On Mar 29, 2007, at 1:08 PM, Jens Klostermann wrote:
> In reply to
> http://www.open-mpi.org/community/lists/users/2006/12/2286.php
>
> I recently switched to openmpi1.2 unfortunately the password problem
> still persists! I generated new rsa keys and made passwordless ssh
> available. This was tested by login to each node per passwordless ssh,
> fortunately there are only 16 nodes:-).
> The funny thing is it seems to be a problem only with my user and
> appears randomly, but more likely if I uses more nodes.
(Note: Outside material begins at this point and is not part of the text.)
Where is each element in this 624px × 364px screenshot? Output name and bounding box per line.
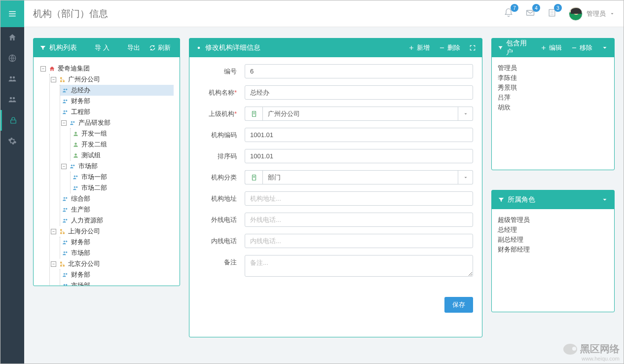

Is the problem still something like this:
----
[say_at_wolf45 tmp]$ mpirun -np 2 --host wolf45,wolf46 /tmp/test.x
orted: Command not found.
-----
Because if so, it's a larger / non-MPI issue. If the orted
executable cannot be found on the remote node, there's no way Open
MPI will succeed.
The question of *why* the orted can't be found may be a bit deeper of
a problem -- if you have your PATH set right, etc., perhaps it's an
NFS issue...?
> One cure for the problem until now is using the option --mca
> pls_rsh_debug. What does this switch do other than producing more
> output
> that this resolves my problem?
It also slows the code down a bit such that the timing is different.
> Two other questions what is the
> -ras (Resource allocation subsystem): and how can I set this up/what
> options to have
I would doubt that the ras is involved in the issue -- the ras is
used to read hostfiles, analyze lists of hosts from resource
managers, etc. It doesn't actually do anything in the actual launch.
> pls (Process launch subsystem): and how can I set this up/what options
> to have?
I assume you're using the RSH launcher; you can use the ompi_info
command to see what parameters are available for that component:
ompi_info --param pls rsh
--
Jeff Squyres
Cisco Systems
|